Saturday, October 24, 2009

Turkana evenings

We made it back from a long day of collecting. At 4:30, everyone gathered around the table under the afternoon shade tree for Tea Time - one of Kenya's best holdovers from Colonial Britain. The tea leaves were Ketepa leaves, "Kenya's finest," cooked with water and powdered milk and a liberal spoonful or three of sugar. About three weeks into the season, Benson realized that I preferentially chose the green mug. That became Irene's mug! Stephen, the best cook in Turkana, had made us some exciting snack - some days, mandazi shaped like mandazi, other days, shaped like donuts. The days when we'd get samosas were wildly exciting, as were spring roll days. Sometimes we'd get sweet injera, sometimes we'd get gingersnap biscuits. Sometimes we get corn muffins, sometimes we'd get the equivalent of oreos with mango flavored cream filling. I'd always grab one or two of the snacks, and the Kenyans would ALWAYS try to get me to eat more.

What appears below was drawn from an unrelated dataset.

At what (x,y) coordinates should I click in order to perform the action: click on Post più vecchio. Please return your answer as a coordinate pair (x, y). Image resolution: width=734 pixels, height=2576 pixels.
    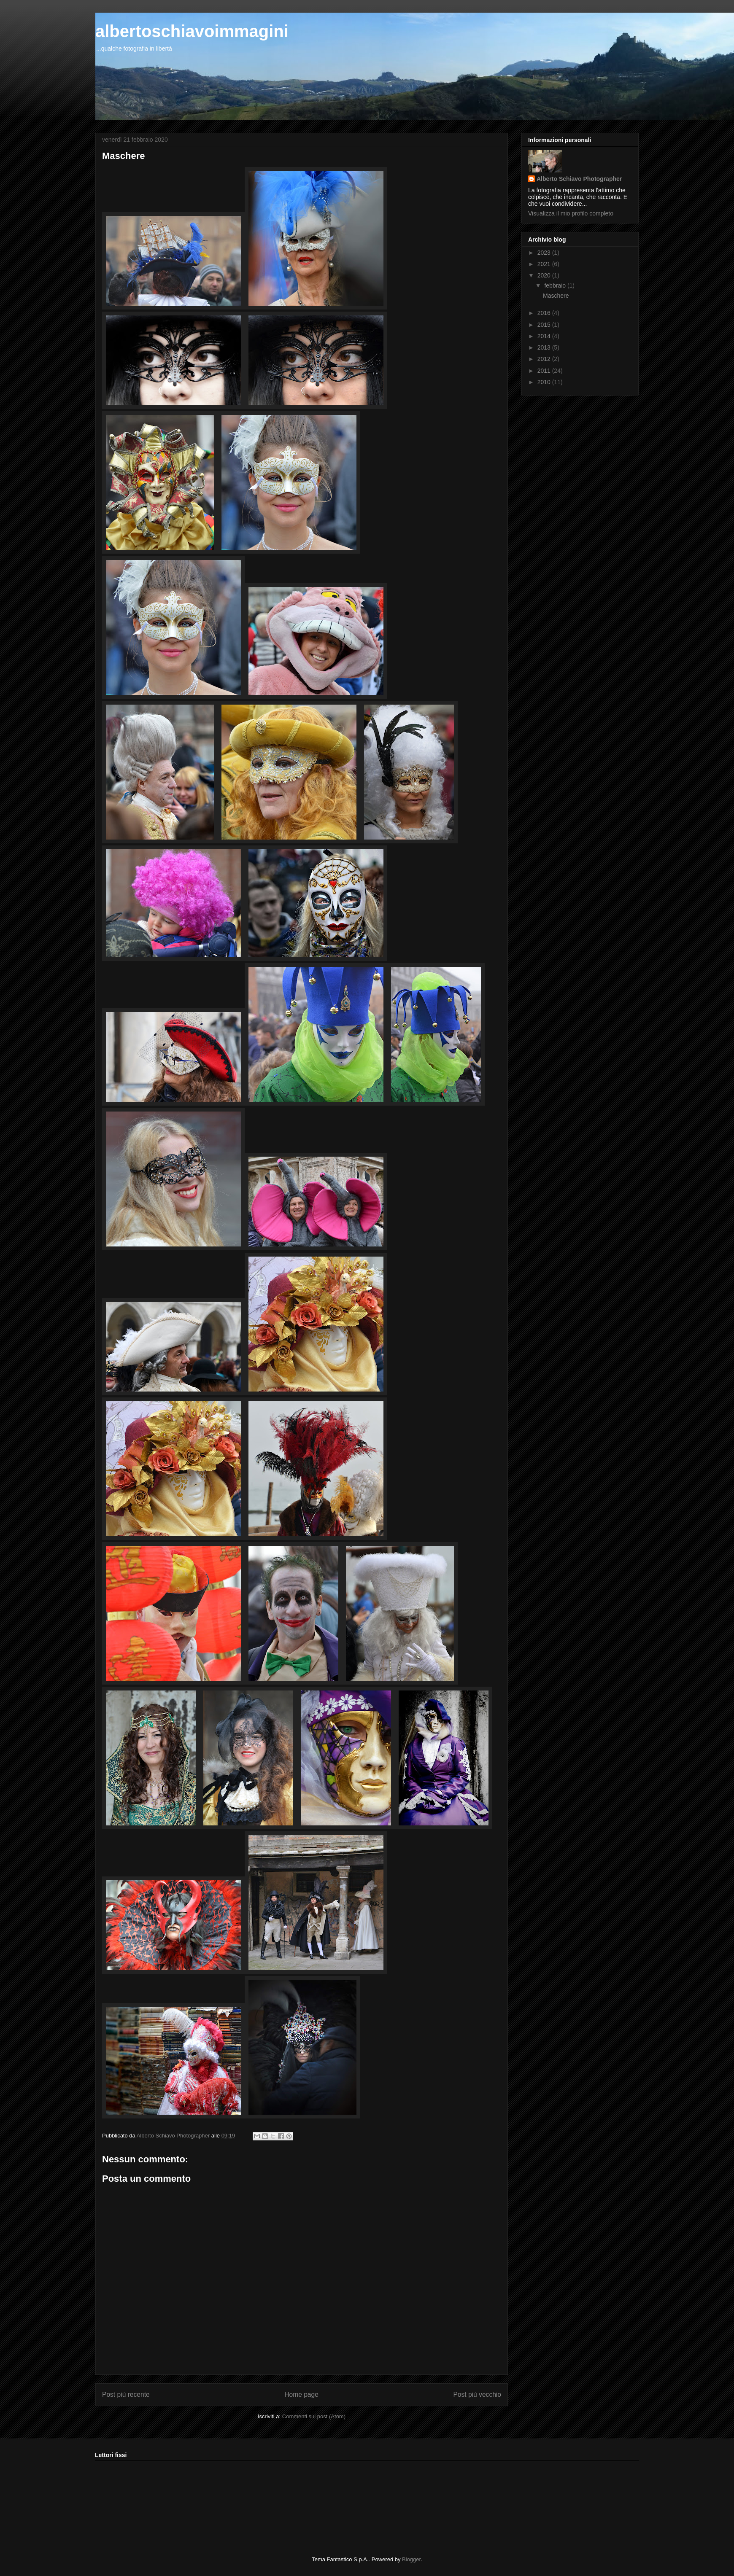     Looking at the image, I should click on (477, 2394).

Immediately after tea, I'd take care of water and beverages. Siphoning out water from our giant drums was easy when we'd just gone to the well, but by the end of the second day, I had to suck the water out of the hose - with varying degrees of success. Generally, there was someone around to come to my rescue. After dealing with the water, I'd fill the red basin (the laundry one) with some water, and pluck the beverage socks from the acacia tree. I had the drink orders down to pretty much a science. Coke for Matthew, Jonathon, and me. Stephen and Fritz, and usually Tony, would get Krest. Pilsner for Tab and Bonventure, and Tusker for Martin, John Mark, Boniface, and Benson. Those would get stuffed in the wet socks and hung from a netting where they'd cool until dinner.
Erin's most important job by miocyon.

After tea, I generally sat at the table, working on reading Kaburi Bila Msalaba, a Kenyan novel for 13- or 14-year-olds about the Mau Mau war. It's in Swahili, so it was slow going, but the Turkana guys all read it in secondary school and helped me with words or grammar. Some evenings, I'd my advisor cataloging fossils. Other evenings, I read from our mini-library of American books. I brought American Gods, The Amazing Adventures of Cavalier and Clay, and Infinite Jest. Someone brought Angels and Demons - that kept me occupied the day I couldn't swallow water so I had to stay home from collecting. There was also a wildly depressing book on the Iraq War called The Forever War which I read in two days and got sad... and Tony let me read a book he had on the drug trade in Baltimore. Evenings when I didn't feel like reading, I'd write in my journal, or talk to Benson about Kenyan politics.